Marketing is the damndest thing. It can either tune up your expectations through the roof, only for them completely to be let down. The reverse is also possible, which is what happened for me with Paddington. The trailer, which I've seen countless times, highlights in particular a scene in which the titular Peruvian bear (voiced by Ben Whishaw) lays waste to a charming English home by dirtying the toothbrushes with ear wax, flooding the loo, and careening down the stairs in a claw-footed tub, which stops at the feet of the family, the young boy of which mutters, "That was amazing."

It goes without saying that Paddington is meant for children; hence, the slapstick-filled TV spot with the obvious, "this is how you should be feeling, kids!" line at the end to top it all off. Contrary to what I expected, however, Paddington is not a shrill chore to sit through, but rather one of the sweetest films about family that I have ever seen. Period.

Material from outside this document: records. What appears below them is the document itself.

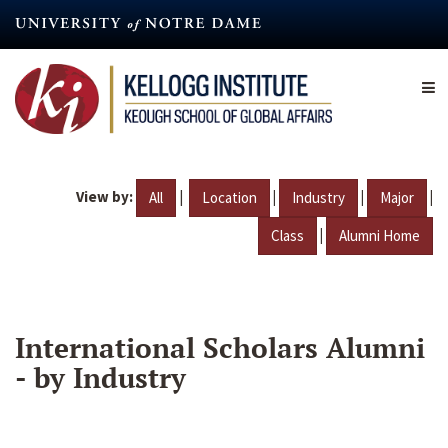
Skip
to
main
content
View by:
|
|
|
|
All
Location
Industry
Major
|
Class
Alumni Home
International Scholars Alumni
- by Industry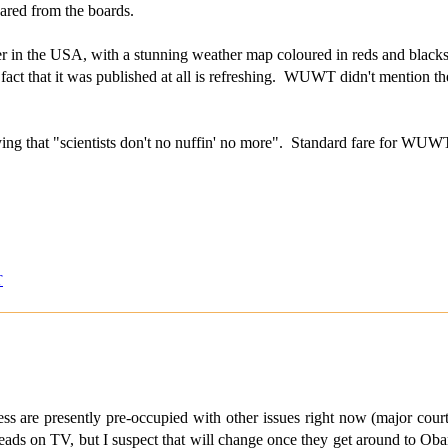
eared from the boards.
 in the USA, with a stunning weather map coloured in reds and blacks, a
fact that it was published at all is refreshing. WUWT didn't mention th
ing that "scientists don't no nuffin' no more". Standard fare for WUW
T
ss are presently pre-occupied with other issues right now (major cour
heads on TV, but I suspect that will change once they get around to Oba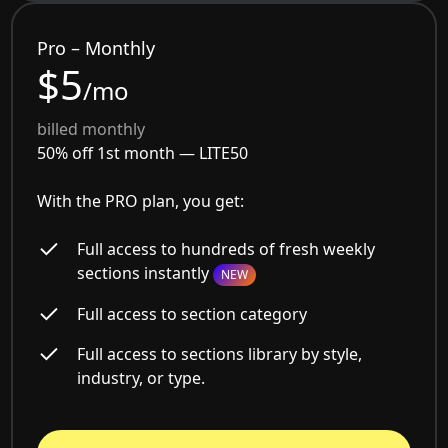
Pro – Monthly
$5
/mo
billed monthly
50% off 1st month —
LITE50
With the PRO plan, you get:
Full access to hundreds of fresh weekly
sections instantly
NEW
Full access to section category
Full access to sections library by style,
industry, or type.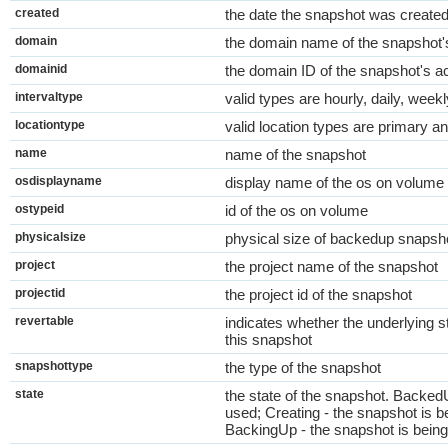
created
the date the snapshot was create
domain
the domain name of the snapshot'
domainid
the domain ID of the snapshot's a
intervaltype
valid types are hourly, daily, week
locationtype
valid location types are primary a
name
name of the snapshot
osdisplayname
display name of the os on volume
ostypeid
id of the os on volume
physicalsize
physical size of backedup snapsh
project
the project name of the snapshot
projectid
the project id of the snapshot
revertable
indicates whether the underlying s
this snapshot
snapshottype
the type of the snapshot
state
the state of the snapshot. Backed
used; Creating - the snapshot is b
BackingUp - the snapshot is bein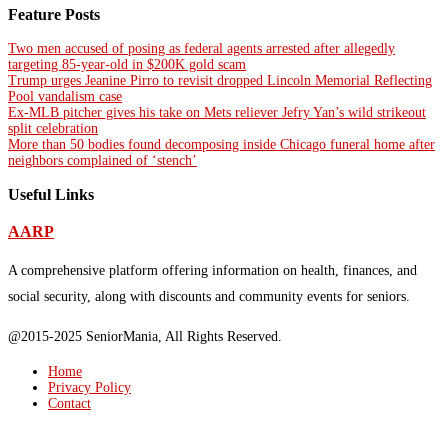
Feature Posts
Two men accused of posing as federal agents arrested after allegedly
targeting 85-year-old in $200K gold scam
Trump urges Jeanine Pirro to revisit dropped Lincoln Memorial Reflecting
Pool vandalism case
Ex-MLB pitcher gives his take on Mets reliever Jefry Yan’s wild strikeout
split celebration
More than 50 bodies found decomposing inside Chicago funeral home after
neighbors complained of ‘stench’
Useful Links
AARP
A comprehensive platform offering information on health, finances, and
social security, along with discounts and community events for seniors.
@2015-2025 SeniorMania, All Rights Reserved.
Home
Privacy Policy
Contact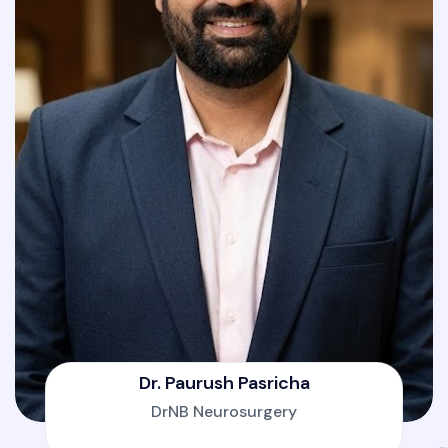
Dr. Paurush Pasricha
DrNB Neurosurgery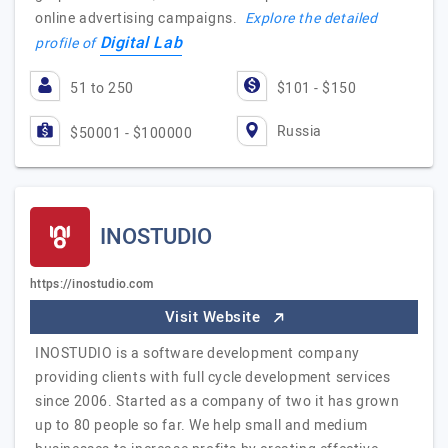
online advertising campaigns.
Explore the detailed
Digital Lab
profile of
51 to 250
$101 - $150
Russia
$50001 - $100000
INOSTUDIO
https://inostudio.com
Visit Website
INOSTUDIO is a software development company
providing clients with full cycle development services
since 2006. Started as a company of two it has grown
up to 80 people so far. We help small and medium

After an explorer introduces them to the wonders of culture, including the English language, snow globes, and especially marmalade, a family of bears in the "Darkest Peru" become fixated on traveling to London. An unfortunate—and tragic—earthquake forces the young bear and his Aunt Lucy (voice of Imelda Staunton) to flee the country, whereupon Lucy sends her nephew to London on his own in order to seek out the "warm welcome" he was promised by the explorer before he left. Instead, he finds the Brown family, who name him Paddington after the train station in which they discovered him.

There is the risk-averse father, Henry (Hugh Bonneville), the sweet mother, Mary (Sally Hawkins), sullen teenage daughter, Judy (Madeleine Harris) and the adventurous son, Jonathan (Samuel Boslin). Henry reluctantly agrees to take in Paddington long enough for them to find a government agency to take him in, but it doesn't take long for Paddington simultaneously to win the family's hearts and also inadvertently destroy their home. There is also a sinister taxidermist named Millicent (Nicole Kidman, vamping like the world is ending) who has set her sights on the little bear for reasons unknown. She flirts with the Brown's bizarre neighbor Mr. Curry (Peter Capaldi), who agrees to spy on the Browns in order to get Paddington into Millicent's clutches.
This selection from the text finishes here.